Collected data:

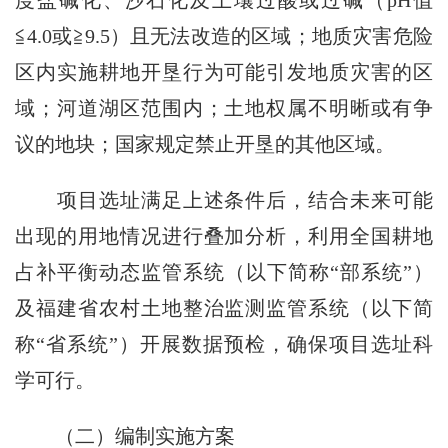
≦4.0或≧9.5）且无法改造的区域；地质灾害危险
区内实施耕地开垦行为可能引发地质灾害的区
域；河道湖区范围内；土地权属不明晰或有争
议的地块；国家规定禁止开垦的其他区域。
项目选址满足上述条件后，结合未来可能
出现的用地情况进行叠加分析，利用全国耕地
占补平衡动态监管系统（以下简称“部系统”）
及福建省农村土地整治监测监管系统（以下简
称“省系统”）开展数据预检，确保项目选址科
学可行。
（二）编制实施方案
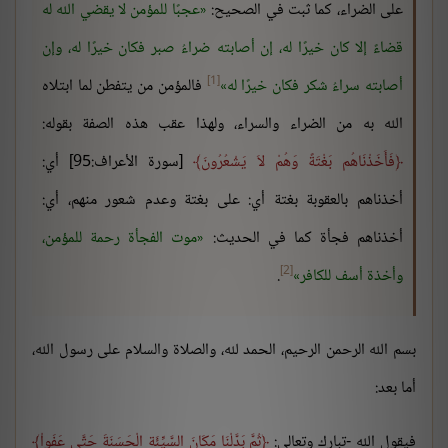
على الضراء، كما ثبت في الصحيح:
عجبًا للمؤمن لا يقضي الله له
قضاءً إلا كان خيرًا له، إن أصابته ضراءُ صبر فكان خيرًا له، وإن
[1]
أصابته سراءُ شكر فكان خيرًا له
فالمؤمن من يتفطن لما ابتلاه
الله به من الضراء والسراء، ولهذا عقب هذه الصفة بقوله:
فَأَخَذْنَاهُم بَغْتَةً وَهُمْ لاَ يَشْعُرُونَ
[سورة الأعراف:95] أي:
أخذناهم بالعقوبة بغتة أي: على بغتة وعدم شعور منهم، أي:
أخذناهم فجأة كما في الحديث:
موت الفجأة رحمة للمؤمن،
[2]
وأخذة أسف للكافر
.
بسم الله الرحمن الرحيم، الحمد لله، والصلاة والسلام على رسول الله،
أما بعد:
فيقول الله -تبارك وتعالى:
ثُمَّ بَدَّلْنَا مَكَانَ السَّيِّئَةِ الْحَسَنَةَ حَتَّى عَفَواْ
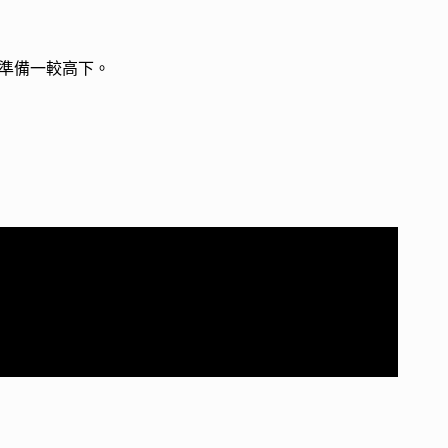
準備一較高下。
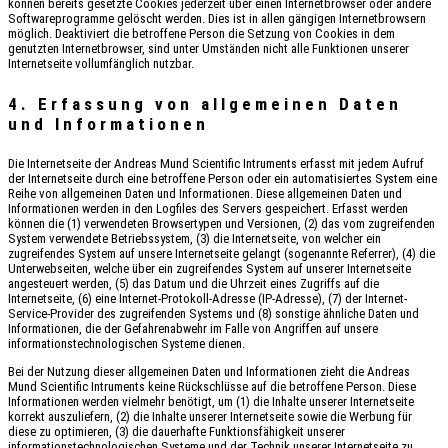
können bereits gesetzte Cookies jederzeit über einen Internetbrowser oder andere
Softwareprogramme gelöscht werden. Dies ist in allen gängigen Internetbrowsern
möglich. Deaktiviert die betroffene Person die Setzung von Cookies in dem
genutzten Internetbrowser, sind unter Umständen nicht alle Funktionen unserer
Internetseite vollumfänglich nutzbar.
4. Erfassung von allgemeinen Daten
und Informationen
Die Internetseite der Andreas Mund Scientific Intruments erfasst mit jedem Aufruf
der Internetseite durch eine betroffene Person oder ein automatisiertes System eine
Reihe von allgemeinen Daten und Informationen. Diese allgemeinen Daten und
Informationen werden in den Logfiles des Servers gespeichert. Erfasst werden
können die (1) verwendeten Browsertypen und Versionen, (2) das vom zugreifenden
System verwendete Betriebssystem, (3) die Internetseite, von welcher ein
zugreifendes System auf unsere Internetseite gelangt (sogenannte Referrer), (4) die
Unterwebseiten, welche über ein zugreifendes System auf unserer Internetseite
angesteuert werden, (5) das Datum und die Uhrzeit eines Zugriffs auf die
Internetseite, (6) eine Internet-Protokoll-Adresse (IP-Adresse), (7) der Internet-
Service-Provider des zugreifenden Systems und (8) sonstige ähnliche Daten und
Informationen, die der Gefahrenabwehr im Falle von Angriffen auf unsere
informationstechnologischen Systeme dienen.
Bei der Nutzung dieser allgemeinen Daten und Informationen zieht die Andreas
Mund Scientific Intruments keine Rückschlüsse auf die betroffene Person. Diese
Informationen werden vielmehr benötigt, um (1) die Inhalte unserer Internetseite
korrekt auszuliefern, (2) die Inhalte unserer Internetseite sowie die Werbung für
diese zu optimieren, (3) die dauerhafte Funktionsfähigkeit unserer
informationstechnologischen Systeme und der Technik unserer Internetseite zu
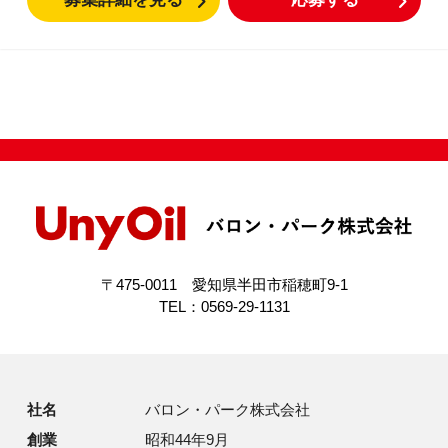
充、回収など 外に設置された、釣銭機へお金を補充し
たり、給油機からお金を回収する仕事です。 ※防犯、
安全のため複数名で行います。
〒475-0011 愛知県半田市稲穂町9-1
TEL：0569-29-1131
社名
バロン・パーク株式会社
創業
昭和44年9月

● **To do**
Show all lines above holding the word "oder".

● **Written response**
können bereits gesetzte Cookies jederzeit über einen Internetbrowser oder andere
der Internetseite durch eine betroffene Person oder ein automatisiertes System eine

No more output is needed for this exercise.